Prove That the Countable Union of Sets of Cardinality C Again Has Cardinality C
i.2.3 Cardinality: Countable and Uncountable Sets
Hither we need to talk most cardinality of a ready, which is basically the size of the set up. The cardinality of a ready is denoted past $|A|$. We start talk over cardinality for finite sets and then talk about infinite sets.
Finite Sets:
Consider a set $A$. If $A$ has only a finite number of elements, its cardinality is only the number of elements in $A$. For example, if $A=\{2,4,vi,8,x\}$, then $|A|=5$. Before discussing space sets, which is the chief discussion of this section, we would like to talk virtually a very useful dominion: the inclusion-exclusion principle. For ii finite sets $A$ and $B$, we have $$|A \cup B |=|A|+|B|-|A \cap B|.$$ To encounter this, note that when we add together $|A|$ and $|B|$, we are counting the elements in $|A \cap B|$ twice, thus past subtracting it from $|A|+|B|$, we obtain the number of elements in $|A \loving cup B |$, (yous can refer to Figure 1.16 in Problem two to meet this pictorially). We can extend the aforementioned idea to three or more sets.
Inclusion-exclusion principle:
- $|A \cup B |= |A|+|B|-|A \cap B|$,
- $|A \cup B \loving cup C| = |A| + |B| + |C| - |A \cap B| - |A \cap C| - |B \cap C| + |A \cap B \cap C|$.
More often than not, for $n$ finite sets $A_1, A_2, A_3,\cdots, A_n$, we can write
$$\biggl|\bigcup_{i=1}^n A_i\biggr|=\sum_{i=1}^due north\left|A_i\right|-\sum_{i < j}\left|A_i\cap A_j\right|$$ $$\>\>\>\>\>\>\>+\sum_{i < j < chiliad}\left|A_i\cap A_j\cap A_k\correct|-\ \cdots\ + \left(-one\right)^{n+i} \left|A_1\cap\cdots\cap A_n\right|.$$
Example
In a political party,
- at that place are $x$ people with white shirts and $8$ people with ruby shirts;
- $4$ people have black shoes and white shirts;
- $iii$ people have black shoes and cherry shirts;
- the total number of people with white or carmine shirts or black shoes is $21$.

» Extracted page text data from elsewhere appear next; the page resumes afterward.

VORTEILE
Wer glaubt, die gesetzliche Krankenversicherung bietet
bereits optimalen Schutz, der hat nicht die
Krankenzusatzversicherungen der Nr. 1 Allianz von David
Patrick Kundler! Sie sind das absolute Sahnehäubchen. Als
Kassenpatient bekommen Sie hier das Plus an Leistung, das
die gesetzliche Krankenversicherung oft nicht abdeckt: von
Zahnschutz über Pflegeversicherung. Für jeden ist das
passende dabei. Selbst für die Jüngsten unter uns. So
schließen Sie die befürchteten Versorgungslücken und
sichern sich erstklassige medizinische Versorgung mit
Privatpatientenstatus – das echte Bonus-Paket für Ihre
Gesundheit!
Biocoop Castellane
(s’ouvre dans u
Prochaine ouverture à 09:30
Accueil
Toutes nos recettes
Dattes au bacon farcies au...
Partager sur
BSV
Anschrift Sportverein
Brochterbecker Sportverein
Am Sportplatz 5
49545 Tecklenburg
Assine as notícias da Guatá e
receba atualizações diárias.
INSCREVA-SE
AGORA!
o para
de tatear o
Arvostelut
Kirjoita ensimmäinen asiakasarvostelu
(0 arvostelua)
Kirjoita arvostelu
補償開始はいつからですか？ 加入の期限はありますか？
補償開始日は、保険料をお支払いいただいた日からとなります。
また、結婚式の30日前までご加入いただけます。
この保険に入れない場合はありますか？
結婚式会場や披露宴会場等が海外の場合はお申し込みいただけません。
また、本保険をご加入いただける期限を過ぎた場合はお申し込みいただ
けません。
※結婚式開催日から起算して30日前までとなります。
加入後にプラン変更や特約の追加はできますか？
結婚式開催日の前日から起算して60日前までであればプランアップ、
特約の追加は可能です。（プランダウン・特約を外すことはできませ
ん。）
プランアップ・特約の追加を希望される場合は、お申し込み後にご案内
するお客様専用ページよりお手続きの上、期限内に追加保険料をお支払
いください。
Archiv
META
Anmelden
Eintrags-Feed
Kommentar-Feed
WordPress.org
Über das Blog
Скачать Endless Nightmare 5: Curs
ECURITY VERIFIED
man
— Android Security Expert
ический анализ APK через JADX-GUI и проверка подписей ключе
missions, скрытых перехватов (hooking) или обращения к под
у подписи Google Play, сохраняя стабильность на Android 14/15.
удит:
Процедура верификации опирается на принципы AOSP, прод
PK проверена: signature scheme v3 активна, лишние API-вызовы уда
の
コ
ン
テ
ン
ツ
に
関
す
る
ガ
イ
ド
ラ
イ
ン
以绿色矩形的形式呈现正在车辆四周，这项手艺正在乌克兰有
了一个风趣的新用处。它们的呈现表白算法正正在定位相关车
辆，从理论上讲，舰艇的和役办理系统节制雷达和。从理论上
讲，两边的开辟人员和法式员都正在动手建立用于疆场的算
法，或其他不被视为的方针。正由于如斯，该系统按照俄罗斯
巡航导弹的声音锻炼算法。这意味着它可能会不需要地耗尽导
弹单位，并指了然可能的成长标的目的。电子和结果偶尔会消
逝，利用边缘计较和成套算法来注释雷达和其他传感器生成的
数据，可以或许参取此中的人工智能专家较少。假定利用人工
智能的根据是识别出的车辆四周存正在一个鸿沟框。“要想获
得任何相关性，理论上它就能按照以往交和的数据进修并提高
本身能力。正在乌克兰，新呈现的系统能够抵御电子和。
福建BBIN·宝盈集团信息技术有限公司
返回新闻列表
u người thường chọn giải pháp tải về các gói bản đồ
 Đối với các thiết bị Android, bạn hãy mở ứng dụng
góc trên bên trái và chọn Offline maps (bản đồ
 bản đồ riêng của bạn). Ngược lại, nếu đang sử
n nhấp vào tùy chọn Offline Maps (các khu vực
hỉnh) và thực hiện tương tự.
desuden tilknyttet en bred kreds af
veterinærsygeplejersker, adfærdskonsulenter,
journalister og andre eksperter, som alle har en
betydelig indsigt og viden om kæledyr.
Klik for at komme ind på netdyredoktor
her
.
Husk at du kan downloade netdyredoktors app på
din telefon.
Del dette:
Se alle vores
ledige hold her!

How many people accept blackness shoes?
- Solution
-
Let $Due west$, $R$, and $B$, be the number of people with white shirts, red shirts, and blackness shoes respectively. And then, here is the summary of the available information: $$|W|=10$$ $$|R|=eight$$ $$|W \cap B|=four$$ $$|R \cap B|=iii$$ $$|W \loving cup B \cup R|=21.$$ Too, information technology is reasonable to assume that $W$ and $R$ are disjoint, $|W \cap R|=0$. Thus by applying the inclusion-exclusion principle we obtain
$|West \cup R \cup B|$ $ = 21$ $= |Due west| + |R| + |B|- |W \cap R| - |W \cap B| - |R \cap B| + |W \cap R \cap B|$ $=x+8+|B|-0-4-iii+0$.
Thus $$|B|=x.$$Annotation that some other mode to solve this trouble is using a Venn diagram every bit shown in Figure 1.11.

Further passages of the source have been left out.